A healthy weight loss rate
In this day and age we have become accustomed to instant gratification. Technological advances in the past couple of decades have facilitated the ability to do many things quickly, remotely, and even on-demand. So naturally when we decide to complete a task, we automatically, to some degree, expect that we can in some way speed up the process.
Healthy weight loss, however, is a completely different ballgame. You can not lose 10 or 15 pounds in a week in a healthy manner – period! If your goal is losing weight permanently you definitely want to forget about fast. Why? When you lose more than 1 to 2 pounds per week you risk losing muscle mass instead of just fat. You want to shed excess fat, not whither your body away. Retaining muscle is vital in that it burns calories. So if you lose muscle you lose some of your calorie-burning ability.
Know that by burning approximately 3500 calories causes a 1 pound reduction in weight. So in order to lose 1 pound in a week you will need to reduce your daily caloric intake by (3500 calories divided by 7 days) or 500 calories a day. Alternatively, you could expend an additional 500 calories a day through exercise or a combination of calorie restriction and exercise (best results). Whichever route you choose, you are creating what we call a calorie deficit. At a healthy weight loss rate this deficit should be no more than 1000 calories a day.

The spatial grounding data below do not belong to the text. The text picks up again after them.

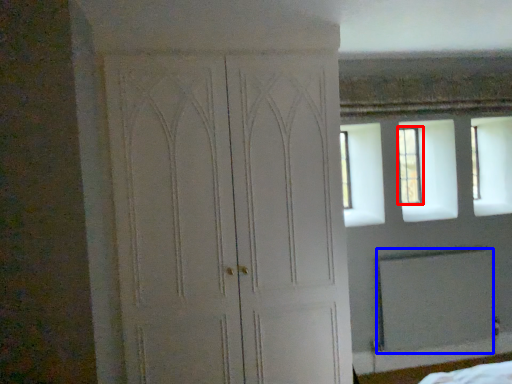 Question: Which object appears closest to the camera in this image, window (highlighted by a red box) or screen door (highlighted by a blue box)?

Choices:
 (A) window
 (B) screen door

Answer: (B) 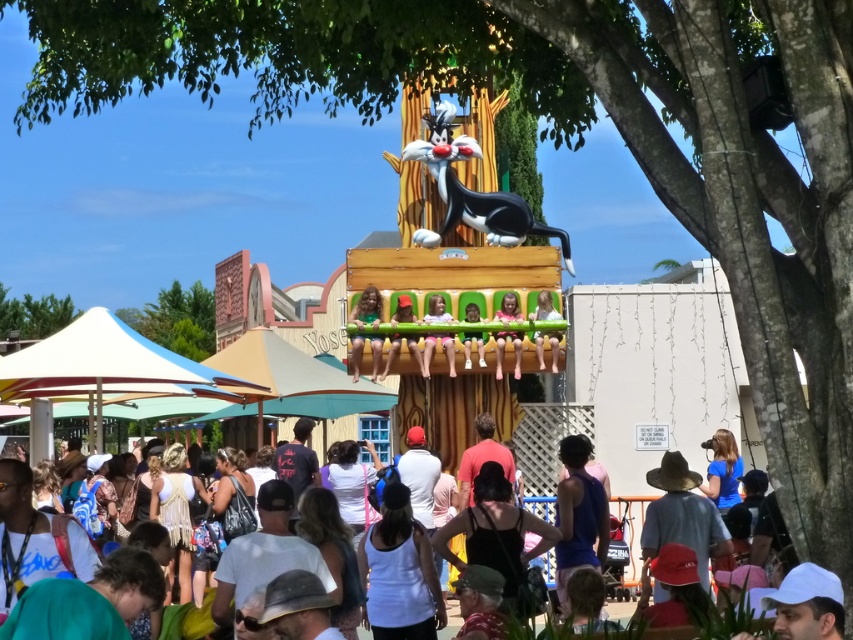 Question: Is the position of green fabric chair at center less distant than that of white cotton crowd at lower center?

Choices:
 (A) yes
 (B) no

Answer: (B)

Question: Which point appears farthest from the camera in this image?

Choices:
 (A) (457, 310)
 (B) (502, 296)
 (C) (364, 336)

Answer: (B)

Question: Can you confirm if pastel plastic seats at center is positioned to the left of matte pink dress at center?

Choices:
 (A) yes
 (B) no

Answer: (A)

Question: Which of these objects is positioned farthest from the white cotton crowd at lower center?

Choices:
 (A) matte pink dress at center
 (B) green fabric chair at center

Answer: (B)

Question: Is pastel plastic seats at center closer to the viewer compared to white cotton crowd at lower center?

Choices:
 (A) yes
 (B) no

Answer: (B)

Question: Among these points, which one is farthest from the camera?

Choices:
 (A) (535, 364)
 (B) (515, 358)
 (C) (706, 582)

Answer: (A)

Later in the site we discuss more in depth how to calculate your maintenance calories as well as how to reference your BMI or Body Mass Index to determine how much overall weight you should try to lose.
Do diet pills work?
Actually, most diet products do exactly what they are advertised to do – help you lose weight. They suppress your appetite or trick your brain in some way to make you feel fuller and eat less, therefore allowing you to create a calorie deficit. The problem with most diet products, however, is that they address ONLY your appetite. They generally don’t address your metabolism, your energy level, mood or any other variable, whether physical or mental, which may be necessary for your success at long-term weight loss.
Diet pills can help with portion control but they won’t help with educating you about smart food choices. So think of a diet pill as a temporary tool – not a permanent solution.

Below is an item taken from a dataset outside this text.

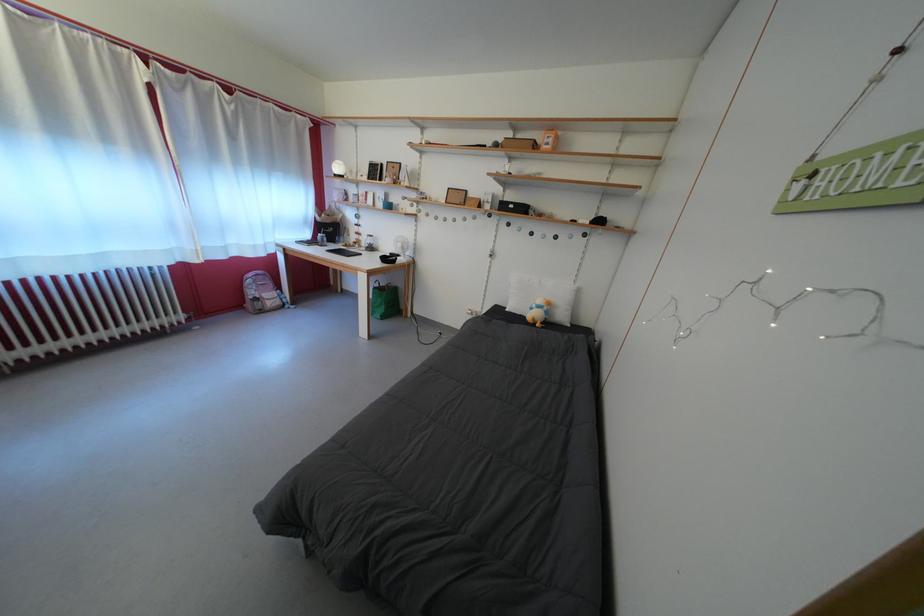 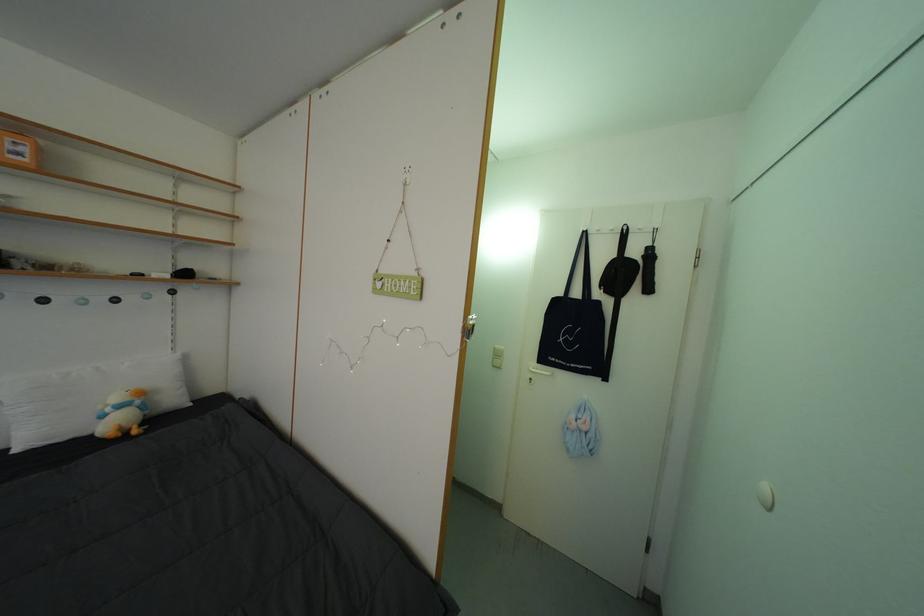 Where in the second image is the point corresponding to pixel 555 150 from the first image?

If you choose to use a diet product I highly recommend the Vfinity line of products. These products definitely make dieting a much less painfull process. They are formulated with natural ingredients and also allow you to get the nutrition you need while cutting calories.
Are there any good diets?
Don’t get the wrong idea about diets or weight loss programs. A lot are designed with sensibly limiting calories without being concerned with cutting out a particular food group or preaching high protein – low carbs or what have you. Some can still work for you and help you do the calorie math. However, as you reach your weight loss goals it would be beneficial for you to educate yourself with foods, portions, and calories so that you can choose what and how much to eat wherever you might be. A good reference for calories in foods can be found at the U.S. Department of Agriculture’s SuperTracker Food-A-Pedia.

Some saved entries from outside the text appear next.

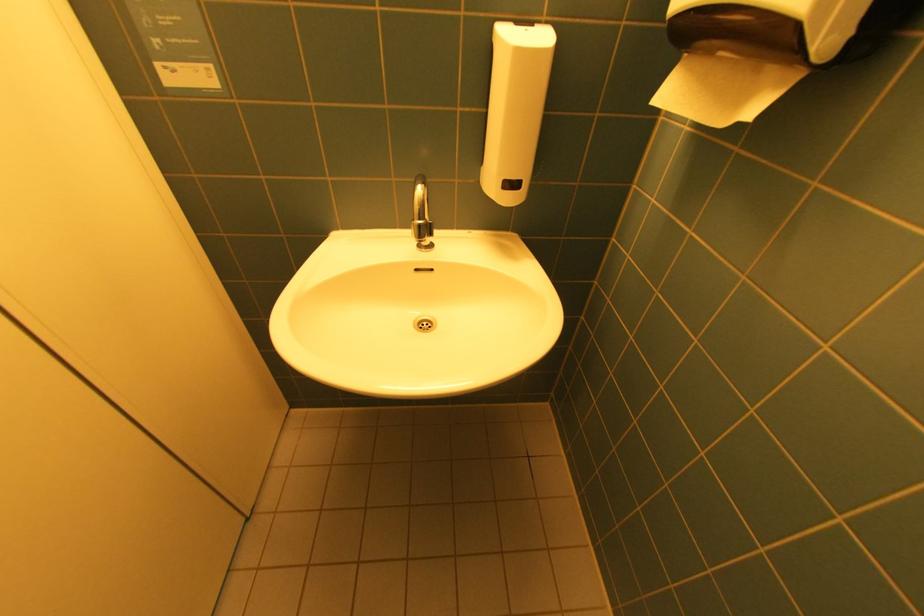 Which object does [723,87] point to?

This point indicates the paper towel. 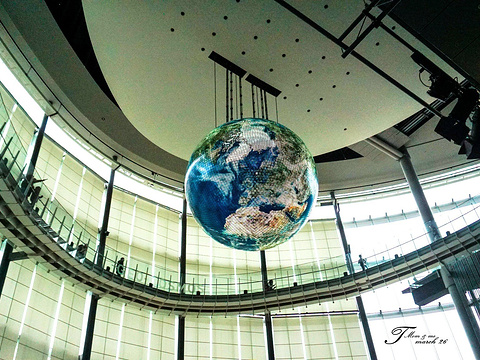 Locate an element on the screen. windows is located at coordinates (380, 231), (315, 246), (207, 248), (157, 231), (92, 195). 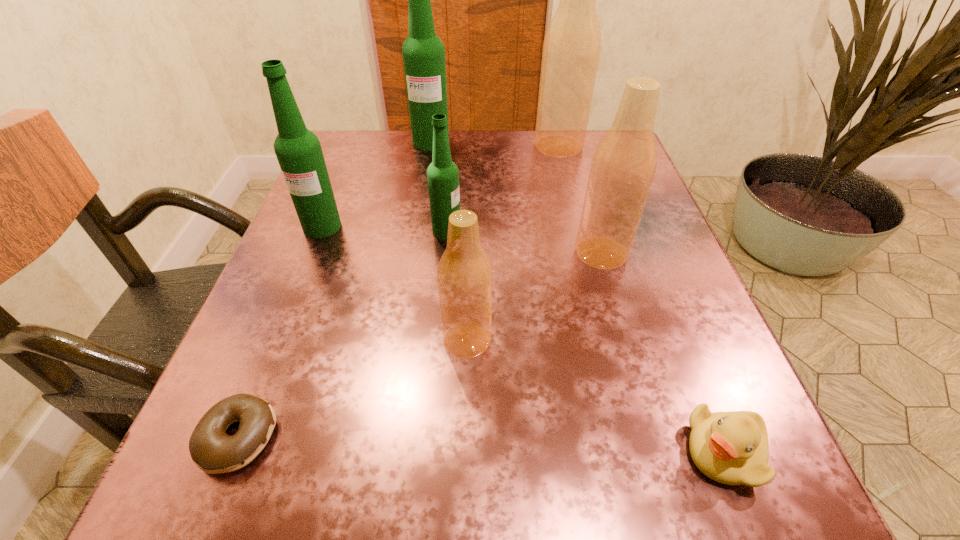 I want to click on beer bottle that is the fourth closest to the second nearest tan beer bottle, so click(x=423, y=52).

Even though dieting is a 40 billion dollar plus industry, there is only one path to true, healthy, sustained weight loss. Following the principles of the Academy of Nutrition and Dietetics and the American Heart Association, this site advocates losing weight in a safe and healthy manner understanding that weight is controlled by calories in – calories expended, that it shouldn’t happen overnight (one to two pounds per week is healthy), and the fact that permanent weight loss includes a lifestyle which incorporates smart food choices combined with exercise.